На звонок заливается лаем пуделек Чалик. Людмила Васильевна радушно встречает меня. Она в длинном хитоне из легкой темно-синей замши. Седые волосы с сиреневым отливом аккуратно уложены. Лицо, после перенесенной тяжелой болезни, бледное, без косметики. Несколько дней назад Людмила Васильевна отметила свой 72-й день рожденья.

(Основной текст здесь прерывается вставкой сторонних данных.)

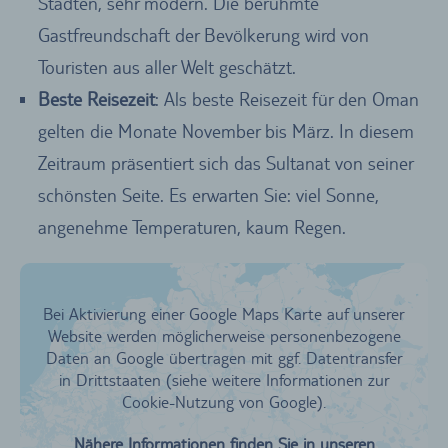
Städten, sehr modern. Die berühmte
Gastfreundschaft der Bevölkerung wird von
Touristen aus aller Welt geschätzt.
Beste Reisezeit
: Als beste Reisezeit für den Oman
gelten die Monate November bis März. In diesem
Zeitraum präsentiert sich das Sultanat von seiner
schönsten Seite. Es erwarten Sie: viel Sonne,
angenehme Temperaturen, kaum Regen.
Bei Aktivierung einer Google Maps Karte auf unserer
Website werden möglicherweise personenbezogene
Daten an Google übertragen mit ggf. Datentransfer
in Drittstaaten (siehe weitere Informationen zur
Cookie-Nutzung von Google).
Nähere Informationen finden Sie in unseren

Мы проходим в большую гостиную, усаживаемся за овальный стола, накрытый старинной кружевной скатертью, я включаю магнитофон и, начиная беседу, рассказываю о сценке у цветочного киоска.
Людмила Васильевна улыбается: «Мне грех жаловаться на судьбу. Она меня щедро одарила любовью людей, не просто интересом, а именно любовью. Я им очень благодарна за это. разумеется, я имею в виду людей, воспитанных нашим кино, когда было принято семьями смотреть фильмы, да еще и по нескольку раз. Ну, а что касается современной молодежи, то вполне естественно им не знать наших актеров прошлых лет, особенно теперь, когда на всех нас обрушился поток голливудских боевиков, триллеров, ужастиков, в которых личность артиста пропадает, потому что зритель прежде всего следит за тем, догонят — не догонят, убьют — не убьют. Стрельба, кровь, насилие. Конечно, плохо, когда артиста не видят на экране годами, но я бы не хотела сниматься в этих ужастиках только для того, чтобы меня не забыл зритель.

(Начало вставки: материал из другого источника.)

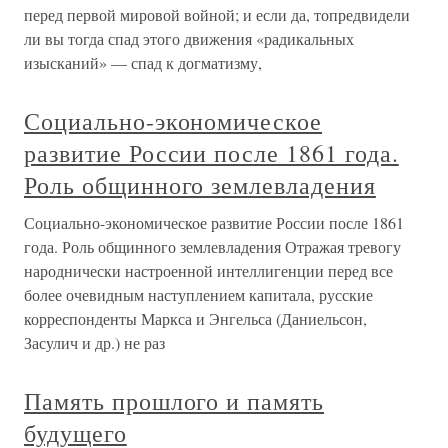
перед первой мировой войной; и если да, топредвидели
ли вы тогда спад этого движения «радикальных
изысканий» — спад к догматизму,
Социально-экономическое
развитие России после 1861 года.
Роль общинного землевладения
Социально-экономическое развитие России после 1861
года. Роль общинного землевладения Отражая тревогу
народнически настроенной интеллигенции перед все
более очевидным наступлением капитала, русские
корреспонденты Маркса и Энгельса (Даниельсон,
Засулич и др.) не раз
Память прошлого и память
будущего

И еще к вопросу о том, помнят нас или не помнят. Я очень уважаю людей публичных профессий, которые заботятся о своей популярности. Они по разным поводам появляются на телеэкране, на газетных полосах, их услышишь в эфире, они непременные участники тусовок. Наверное, так и нужно. Но я сама даже в самые звездные часы своей актерской биографии не культивировала внимание к своей персоне. Мне это не дано по характеру. Увы, но это так».

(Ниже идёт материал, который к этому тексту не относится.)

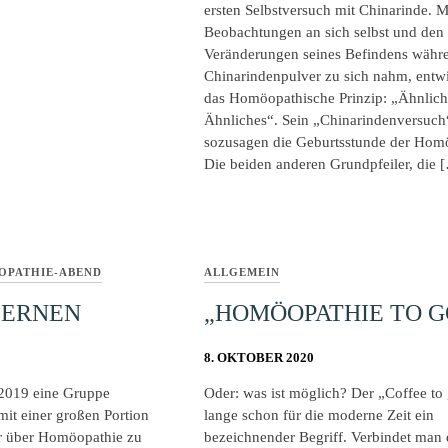
ersten Selbstversuch mit Chinarinde. M
Beobachtungen an sich selbst und den
Veränderungen seines Befindens währe
Chinarindenpulver zu sich nahm, entwi
das Homöopathische Prinzip: „Ähnliche
Ähnliches“. Sein „Chinarindenversuch
sozusagen die Geburtsstunde der Hom
Die beiden anderen Grundpfeiler, die 
PATHIE-ABEND
ALLGEMEIN
LERNEN
„HOMÖOPATHIE TO G
8. OKTOBER 2020
2019 eine Gruppe
Oder: was ist möglich? Der „Coffee to 
 mit einer großen Portion
lange schon für die moderne Zeit ein
r über Homöopathie zu
bezeichnender Begriff. Verbindet man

— Что же больше всего Вас привлекает в профессии артиста? Ради чего Вы посвятили себя кино и театру?
— На этот вопрос трудно ответить однозначно. Ради того, чтобы прожить жизнью сценических образов разных исторических времен, совершать поступки сообразно их обычаям и нравам, их убеждениям? Да. Ради того, чтобы испытать трепет перед выходом на сцену? Да. Ощутить ту живую нить, которая связывает тебя с залом, и услышать благодарные аплодисменты? Да! И есть еще что-то непередаваемое, святое, что делает для меня эту профессию единственной.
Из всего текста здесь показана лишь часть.